A subdural hematoma (bleeding within the membrane surrounding the brain), is a serious injury. In my case, it all started when I was loading boxes of seaweed into a Dodge Caravan in the dark, and I bumped my head underneath the open hatchback door. At one point in the process, my brain was displaced an inch and a half to the left by fluid pressure, and that pressure was also forcing my brain stem downward through the hole at the bottom of my skull. I could have ended up totally paralyzed or dead. For awhile, I was on the other side of the veil.

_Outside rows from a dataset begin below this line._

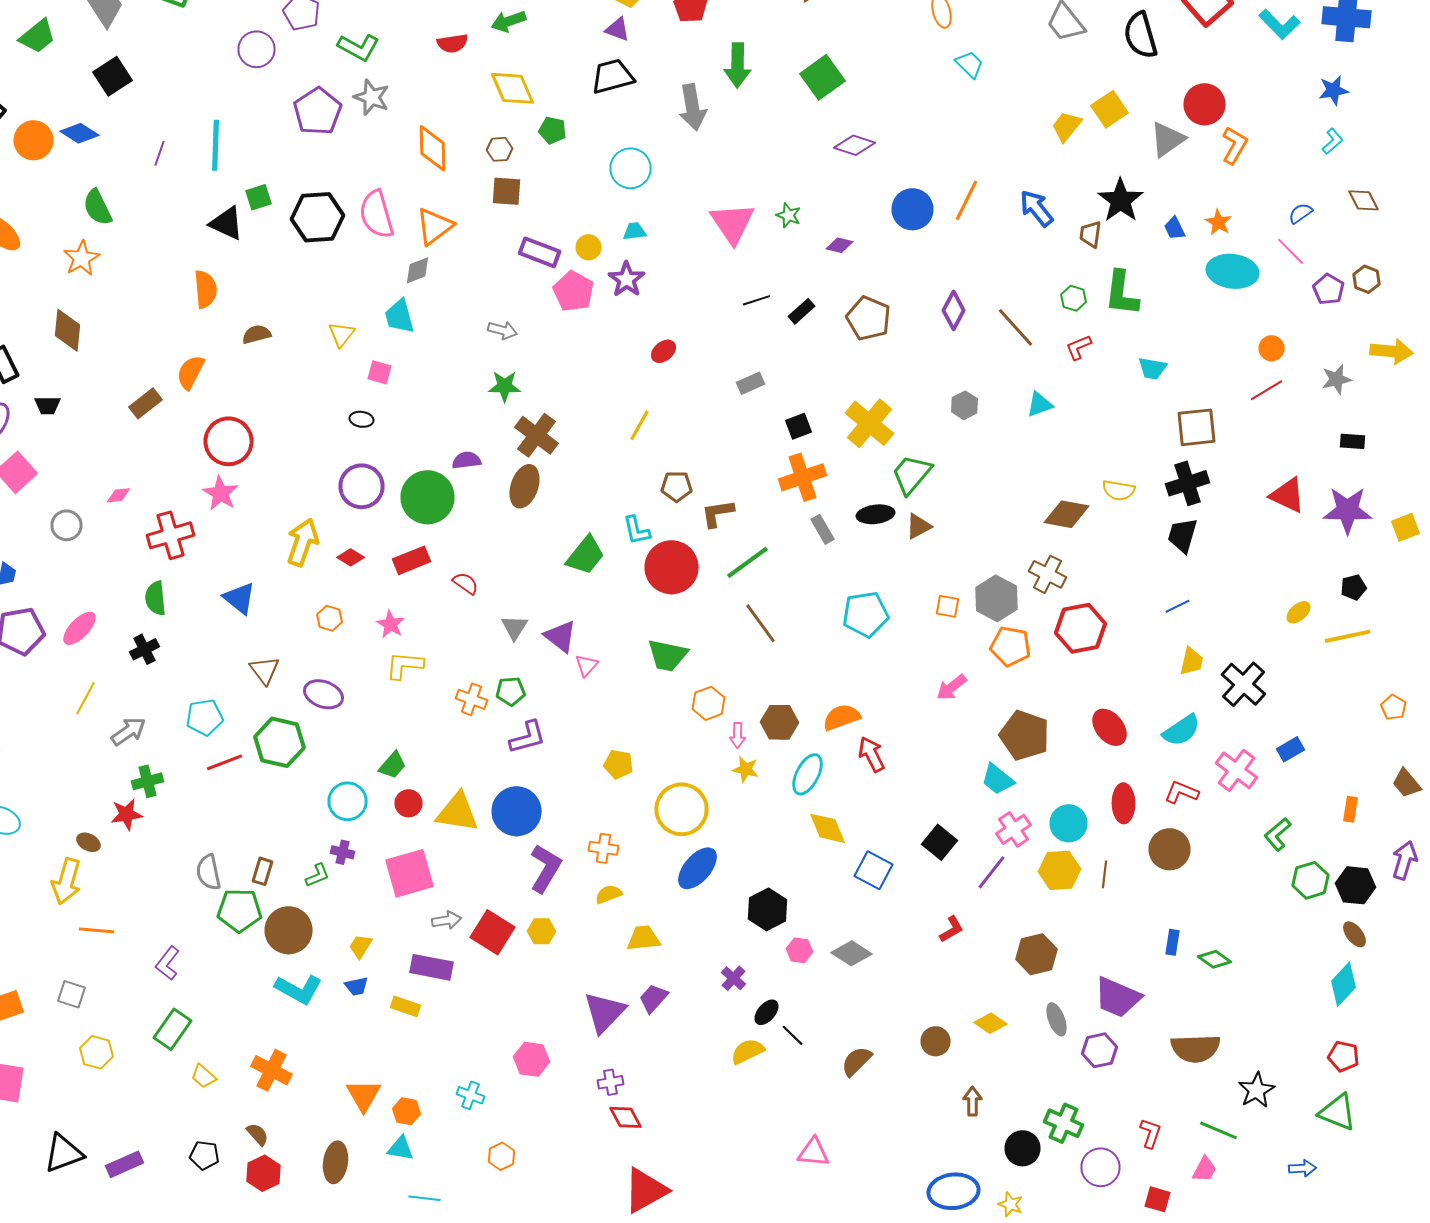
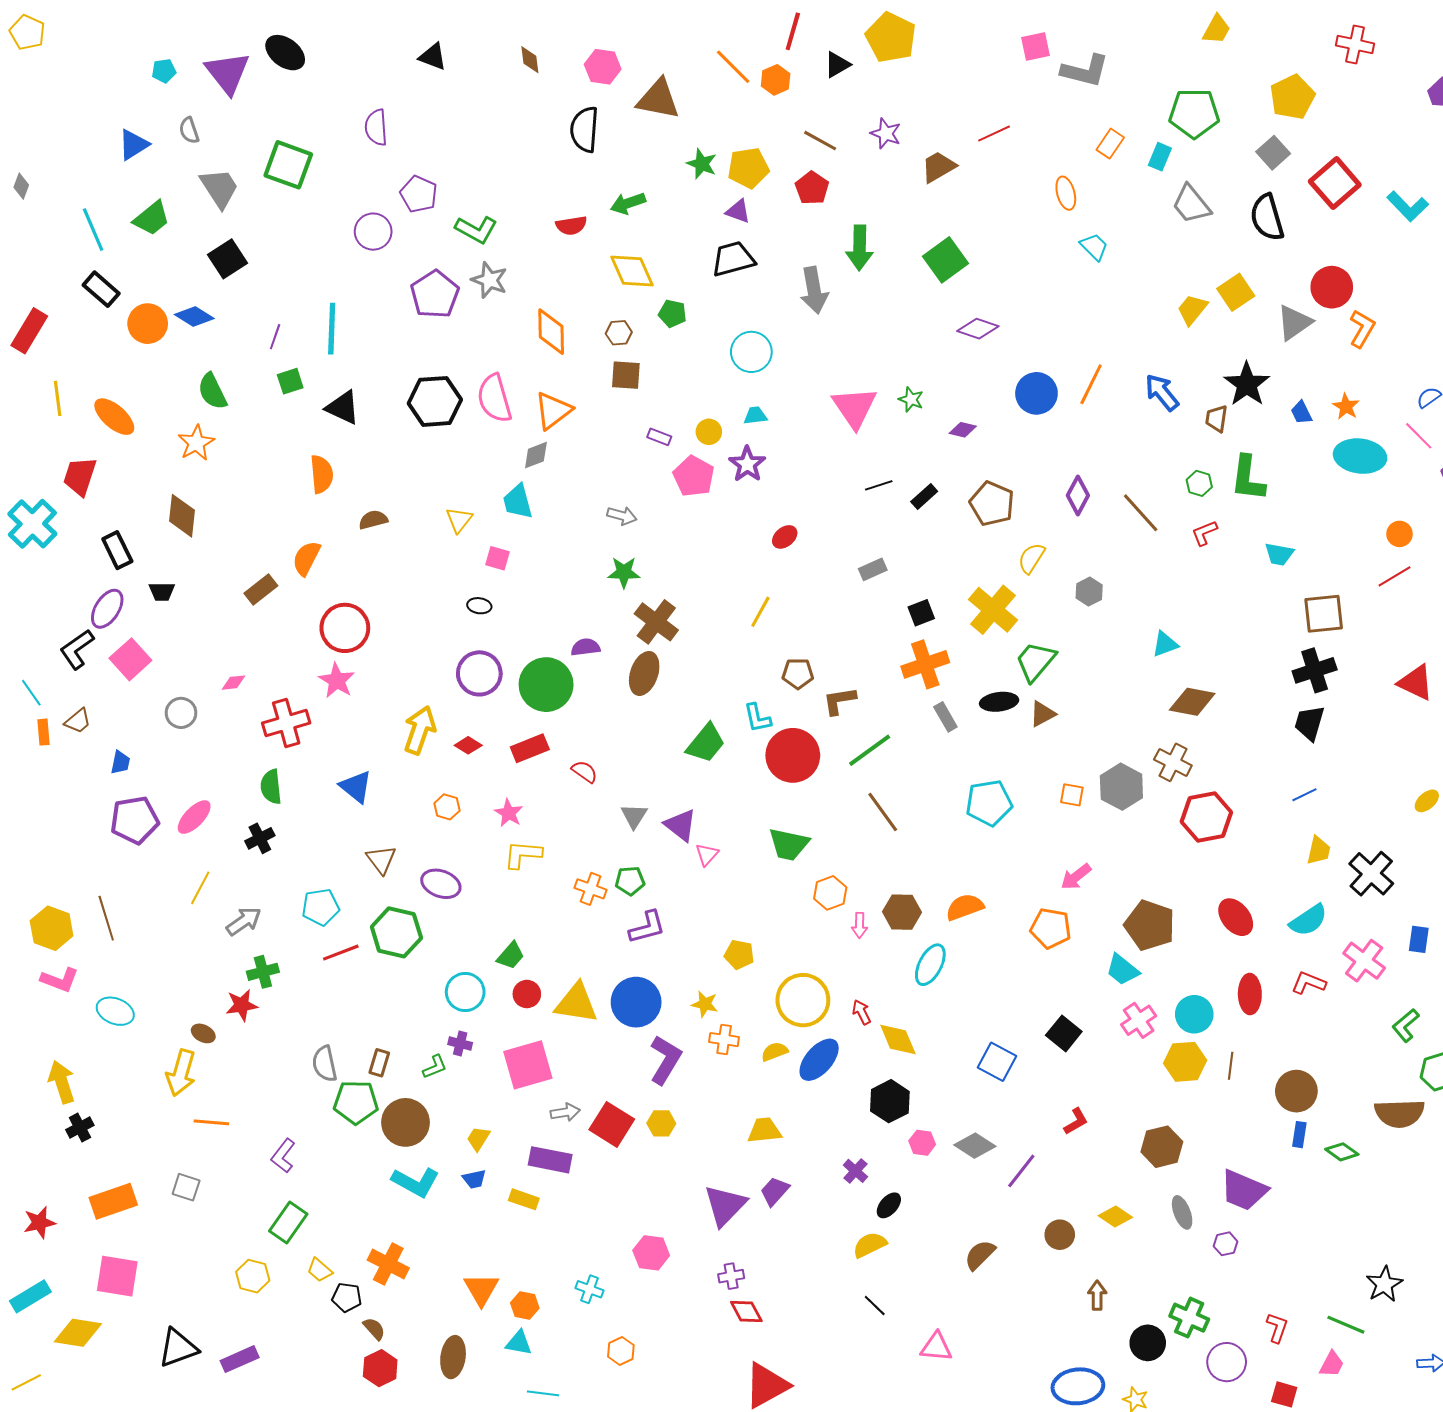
green square: (258, 197) -> (290, 381), moved
purple rectangle: (540, 252) -> (659, 437), size x0.6
cyan triangle: (1040, 404) -> (1165, 644), moved
yellow semicircle: (1118, 490) -> (1031, 558), moved, turned 112
orange pentagon: (1010, 646) -> (1051, 928), moved
blue rectangle: (1290, 749) -> (1419, 939), turned -52
red arrow: (872, 754) -> (862, 1012), moved, size x0.7
yellow star: (746, 769) -> (705, 1004), moved
yellow diamond: (828, 828) -> (898, 1040), moved
brown circle: (1170, 849) -> (1296, 1091), moved
purple line: (992, 872) -> (1021, 1171), moved
yellow semicircle: (608, 894) -> (775, 1052), moved
black line: (792, 1035) -> (875, 1305), moved
brown semicircle: (1196, 1048) -> (1399, 1113), moved
purple hexagon: (1100, 1050) -> (1226, 1244), size x0.7
yellow hexagon: (96, 1052) -> (253, 1276), moved
black pentagon: (204, 1155) -> (347, 1297), moved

While I’m healing, I have at least five books to write. One of them is stories connected to 40 years of seaweed harvesting, of course, and another is a cookbook about what we eat while we are doing the work. One of them is a book about reform of the family court system. Another is about spiritual practices that actually work. They transform us slowly over time because they involve all three aspects of being human, that is, they require that we engage our body, mind, and voice/heart. If a spiritual practice doesn’t engage me at all three levels, I usually find myself losing interest as time goes by. Then there’s a book called The Annotated Larch, and it’s stories from my life. Here’s a story from The Annotated Larch. Tell me what you think about it. If you like it, I’ll write some more.
For six years of my life, I was a half-time dad who commuted 12 hours one way, twice a month, to Lewisburg PA so that I could parent my two sons, Jay and David. I rented a home in Lewisburg, at the same time that I was building my home here in Maine.